The young didn't start singing until I caged them up. I think it was about 1 1/2 weeks before the show last year. Most of that time was on the table this year. Other breeders were telling my how great their birds sounded and even one had his ruined before mine started. The dim lighting keeps them quiet.

It is scary and that is why I am always telling everyone how I have screwed up each year and then they completely go from no song to perfect in about 4 or 6 days. The training to sing to light is very easy only three or so times and if they do not sing in 5 minutes back in the box and they have got it. Also the change in lighting is dramatic for my birds who have never been in bright light before!! Remember I turn off all artificial light in June and it is not turned on again to after Christmas and shows. General Effect is usually 4.

On the table they hear the tutor. The room is dim. The tutor is in a show cage so he is much lighter than the young and my table is setting under a sky light which gives him more light. The young are in show cages with cover on the top cage and close together to prevent singing.

Is this a superior method? It is for me! I have won all the shows and at least 4 tour specials in every show since I started it. This year my tutors were not as frequently singing as usually but it worked anyway. Listening is critically to turning on the beautiful song. I think the stress is pretty high to me. But then so is seeing a good team turn to junk before your eyes.
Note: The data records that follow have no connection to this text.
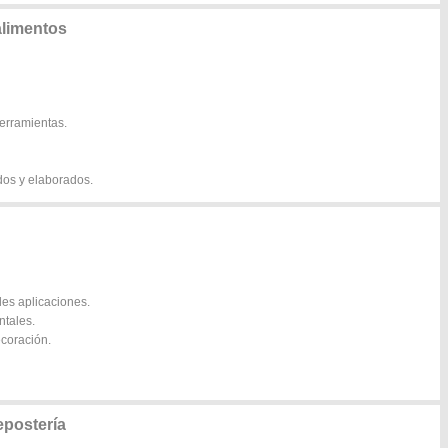
alimentos
herramientas.
dos y elaborados.
les aplicaciones.
ntales.
ecoración.
epostería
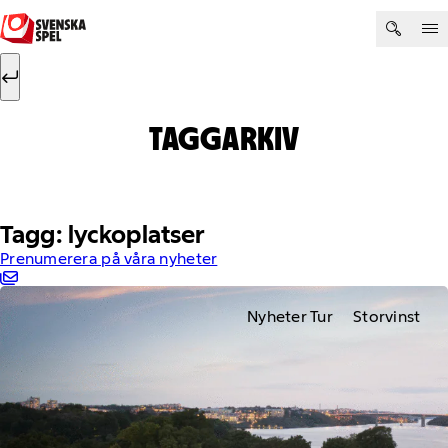
Hoppa till innehåll
Sök efter:
Sök
TAGGARKIV
Tagg: lyckoplatser
Prenumerera på våra nyheter
Nyheter Tur
Storvinst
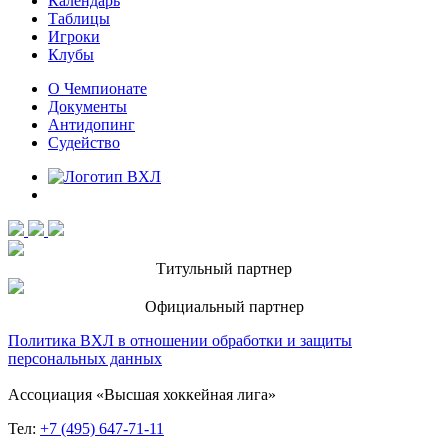
Календарь
Таблицы
Игроки
Клубы
О Чемпионате
Документы
Антидопинг
Судейство
Титульный партнер
Официальный партнер
Политика ВХЛ в отношении обработки и защиты
персональных данных
Ассоциация «Высшая хоккейная лига»
Тел:
+7 (495) 647-71-11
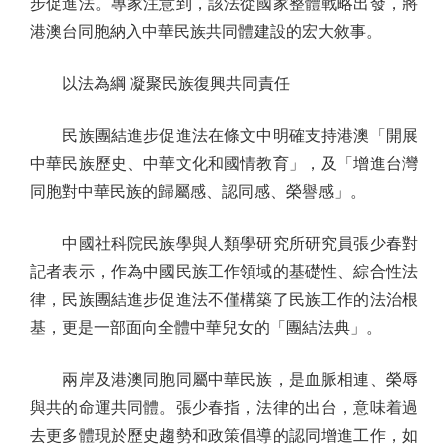
步促進法。專家注意到，該法從國家整體戰略出發，將
港澳台同胞納入中華民族共同體建設的宏大敘事。
以法為綱 凝聚民族復興共同責任
民族團結進步促進法在條文中明確支持港澳「開展
中華民族歷史、中華文化和國情教育」，及「增進台灣
同胞對中華民族的歸屬感、認同感、榮譽感」。
中國社科院民族學與人類學研究所研究員張少春對
記者表示，作為中國民族工作領域的基礎性、綜合性法
律，民族團結進步促進法不僅構築了民族工作的法治根
基，更是一部面向全體中華兒女的「團結法典」。
兩岸及港澳同胞同屬中華民族，是血脈相連、榮辱
與共的命運共同體。張少春指，法律的出台，意味着過
去更多體現於歷史趨勢和政策倡導的認同增進工作，如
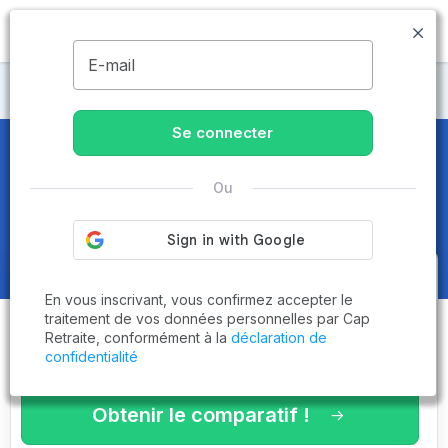
MENU
E-mail
Maisons de retraite Aisne
Se connecter
Maisons de retraite et EHPAD
à
Coucy-le-Château-Auffrique
Ou
(02380)
Obtenez le
comparatif des
En vous inscrivant, vous confirmez accepter le
établissements
adaptés à vos
traitement de vos données personnelles par Cap
Retraite, conformément à la
déclaration de
critères en 3 minutes !
confidentialité
Obtenir le comparatif !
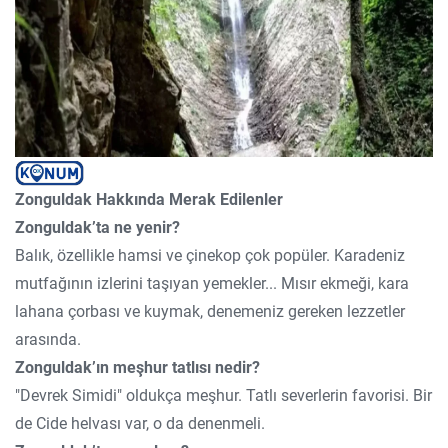
Zonguldak Hakkında Merak Edilenler
Zonguldak’ta ne yenir?
Balık, özellikle hamsi ve çinekop çok popüler. Karadeniz
mutfağının izlerini taşıyan yemekler... Mısır ekmeği, kara
lahana çorbası ve kuymak, denemeniz gereken lezzetler
arasında.
Zonguldak’ın meşhur tatlısı nedir?
"Devrek Simidi" oldukça meşhur. Tatlı severlerin favorisi. Bir
de Cide helvası var, o da denenmeli.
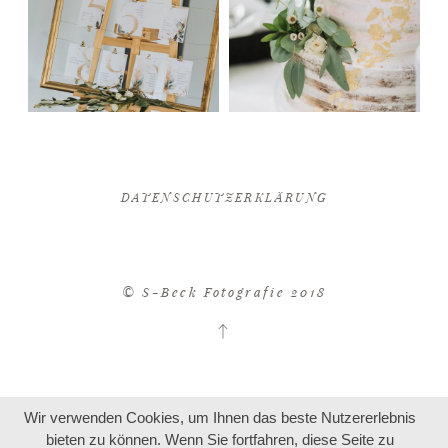
DATENSCHUTZERKLÄRUNG
© S-Beck Fotografie 2018
Wir verwenden Cookies, um Ihnen das beste Nutzererlebnis
bieten zu können. Wenn Sie fortfahren, diese Seite zu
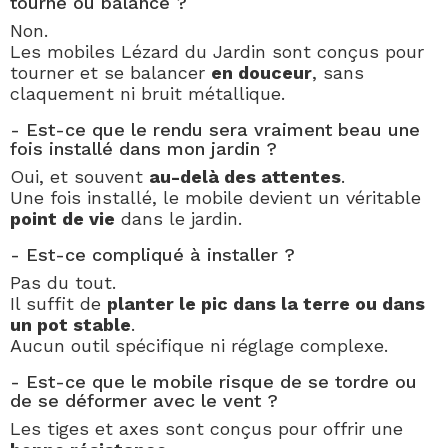
tourne ou balance ?
Non.
Les mobiles Lézard du Jardin sont conçus pour
tourner et se balancer
en douceur
, sans
claquement ni bruit métallique.
- Est-ce que le rendu sera vraiment beau une
fois installé dans mon jardin ?
Oui, et souvent
au-delà des attentes
.
Une fois installé, le mobile devient un véritable
point de vie
dans le jardin.
- Est-ce compliqué à installer ?
Pas du tout.
Il suffit de
planter le pic dans la terre ou dans
un pot stable
.
Aucun outil spécifique ni réglage complexe.
- Est-ce que le mobile risque de se tordre ou
de se déformer avec le vent ?
Les tiges et axes sont conçus pour offrir une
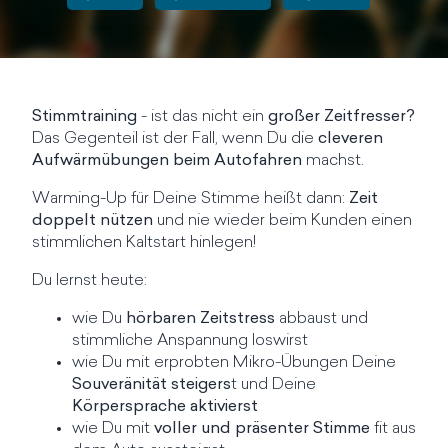
Stimmtraining
- ist das nicht ein
großer Zeitfresser?
Das Gegenteil ist der Fall, wenn Du die
cleveren
Aufwärmübungen beim Autofahren
machst.
Warming-Up für Deine Stimme heißt dann:
Zeit
doppelt nützen
und nie wieder beim Kunden einen
stimmlichen Kaltstart hinlegen!
Du lernst heute:
wie Du
hörbaren Zeitstress
abbaust und
stimmliche Anspannung loswirst
wie Du mit erprobten Mikro-Übungen Deine
Souveränität steigers
t und Deine
Körpersprache aktivierst
wie Du mit
voller und präsenter Stimme
fit aus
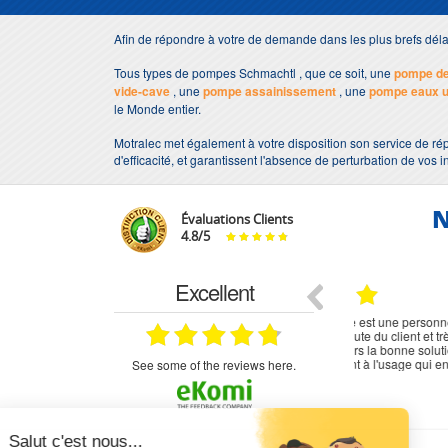
Afin de répondre à votre de demande dans les plus brefs dé
Tous types de pompes Schmachtl , que ce soit, une
pompe de
vide-cave
, une
pompe assainissement
, une
pompe eaux 
le Monde entier.
Motralec met également à votre disposition son service de rép
d'efficacité, et garantissent l'absence de perturbation de vos i
N
Évaluations Clients
4.8
/
5
Excellent
18.07.2026
07.07.2026
ne
bien rien a dire .what else
RAS
très aimable
on et le
n est prévu
see some of the reviews here.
The room (aviary) has one cage of old males in the far corner and in between other loud open mouth singers which I sure do not want them to copy but I do not need to worry about them. Like taking the team to grandmas room was the optimal because they had about six hours of just each other.

All my cock birds last year hatched in late May through late June. The optimal time for the tutoring is from 6 to 9 months of age in the books. I think 6 months is better because that is another reason they are not singing yet. This year I am going to breed early and see if it works.

I bring the birds in the house to pick the teams. To sing I also bring them in the house. They set on the dishwasher and tutor in the middle of the stack until the last time or two they sing before show. The best team last year included the tutor and I let them sing out in grandmas room because she wanted me too. By the way she will be 94 Feb 6.

What makes this hard to describe is because I vary with the birds. Even what each bird eats. You have to observe each bird and respond to its needs.